If that suits you, then it is your problem.

I won't need to be anything, and your own level of specificity - as per the above meandering reply about aggressors re: objectification - was about as vague as it gets. Also, it's nice to say "strawman" and illustrate that you know what a logical fallacy is, but you do need to apply them in the right scenarios. In this case, the point can be seen in Andy's expectation that there be an exactly equal number of websites with hot pictures of men as there are women. The RPS article also talks about "balance" quite a bit. There seems to be a notion that in a just world, all forums would naturally tend toward equilibrium. I think the gaming industry needs some diversity, no argument there, but I reject notions that it or any other field will only be devoid of sexism when a 50/50 ratio (or corresponding to population diversity) is attained.
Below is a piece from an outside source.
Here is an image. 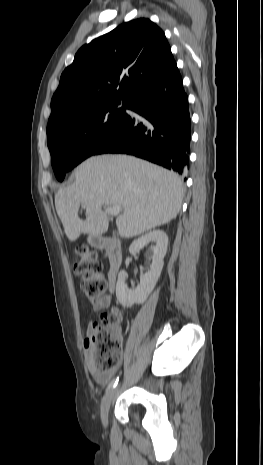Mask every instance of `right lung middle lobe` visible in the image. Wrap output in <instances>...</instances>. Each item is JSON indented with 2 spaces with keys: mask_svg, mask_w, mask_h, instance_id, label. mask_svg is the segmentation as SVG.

The strawman argument here is that because you believe Andy's sole or main objection to the hotlist is the lack of a 50/50 split. That is how you worte that down. As for my meandering bit, the cause and effect must be followed. I'm sorry if I'm not gifted in articulating the observed chain of events that I have seen.

And you're telling me *I* need to be more specific? That sentiment's meaning is nearly inscrutable. I cannot respond to it because as far as I can tell it is bereft of relevancy.
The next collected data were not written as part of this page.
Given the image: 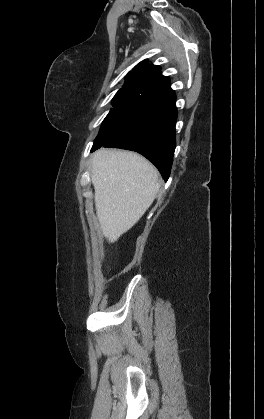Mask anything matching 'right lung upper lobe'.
Here are the masks:
<instances>
[{"label":"right lung upper lobe","mask_w":264,"mask_h":419,"mask_svg":"<svg viewBox=\"0 0 264 419\" xmlns=\"http://www.w3.org/2000/svg\"><path fill=\"white\" fill-rule=\"evenodd\" d=\"M123 88L144 94L150 98L174 93L170 80L161 74L160 67L150 65L147 60L140 62L125 78Z\"/></svg>","instance_id":"obj_1"}]
</instances>
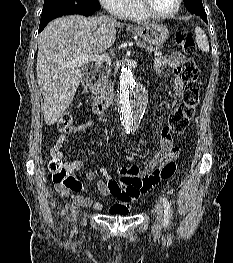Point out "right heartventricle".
<instances>
[{
  "instance_id": "e07e8e85",
  "label": "right heart ventricle",
  "mask_w": 233,
  "mask_h": 263,
  "mask_svg": "<svg viewBox=\"0 0 233 263\" xmlns=\"http://www.w3.org/2000/svg\"><path fill=\"white\" fill-rule=\"evenodd\" d=\"M117 15L122 18L134 20H144L149 18V16L139 7L137 0H124Z\"/></svg>"
}]
</instances>
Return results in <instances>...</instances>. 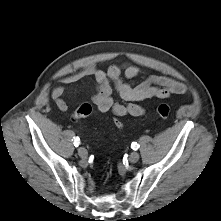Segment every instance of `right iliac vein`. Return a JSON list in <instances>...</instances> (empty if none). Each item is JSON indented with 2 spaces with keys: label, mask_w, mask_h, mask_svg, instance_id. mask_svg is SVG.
I'll return each instance as SVG.
<instances>
[{
  "label": "right iliac vein",
  "mask_w": 221,
  "mask_h": 221,
  "mask_svg": "<svg viewBox=\"0 0 221 221\" xmlns=\"http://www.w3.org/2000/svg\"><path fill=\"white\" fill-rule=\"evenodd\" d=\"M78 154L81 158H86L87 157V150L84 147H79L78 148Z\"/></svg>",
  "instance_id": "right-iliac-vein-1"
}]
</instances>
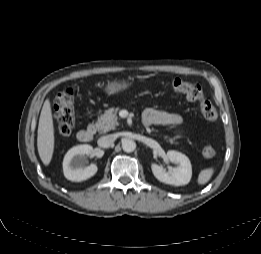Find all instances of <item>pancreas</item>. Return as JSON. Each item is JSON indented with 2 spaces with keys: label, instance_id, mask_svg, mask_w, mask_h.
Returning <instances> with one entry per match:
<instances>
[{
  "label": "pancreas",
  "instance_id": "1",
  "mask_svg": "<svg viewBox=\"0 0 261 254\" xmlns=\"http://www.w3.org/2000/svg\"><path fill=\"white\" fill-rule=\"evenodd\" d=\"M117 111L118 108L105 111V113L100 118H98L97 122L95 123V129L101 133L115 129L119 125L117 121ZM165 139L172 144H178L176 138H169L168 136H165Z\"/></svg>",
  "mask_w": 261,
  "mask_h": 254
}]
</instances>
Well, here would be an opportune time for someone who actually experiences this to speak on those experiences. It would be really odd for me to speak for someone on that.

Cow-patties? Really? "every discourse needs to remove themselves from the omphaloskepsis of their discourse" - this is a sentence that should never have happened.
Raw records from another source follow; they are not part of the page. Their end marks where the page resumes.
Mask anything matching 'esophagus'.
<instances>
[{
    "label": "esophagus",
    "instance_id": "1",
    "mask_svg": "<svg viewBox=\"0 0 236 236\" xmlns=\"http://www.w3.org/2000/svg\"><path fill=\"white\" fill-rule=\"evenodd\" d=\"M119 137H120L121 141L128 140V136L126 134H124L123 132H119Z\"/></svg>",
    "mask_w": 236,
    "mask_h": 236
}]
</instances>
For the benefit of others: Steven Pinker.

Every discourse hs their jargon. Many heavily involved in their discourse are not able to communicate without escabing jargons. There are some accounting theorists who cannot escape the inclusion of some terms as debits and credits.

Your previous comment about them "preaching to the choir" is of the similar vein of thought and I would characterise that as accurate. That is a problem.

As for the bullshit that besieges evolutionary psychology, you will have to spend a bit more time to see where the whopping cow-patties lay. As for Steven Pinker, I have some of his books. They are books on linguistics, not on evolutionary psychology. Is he really an expert on evolutionary psychology?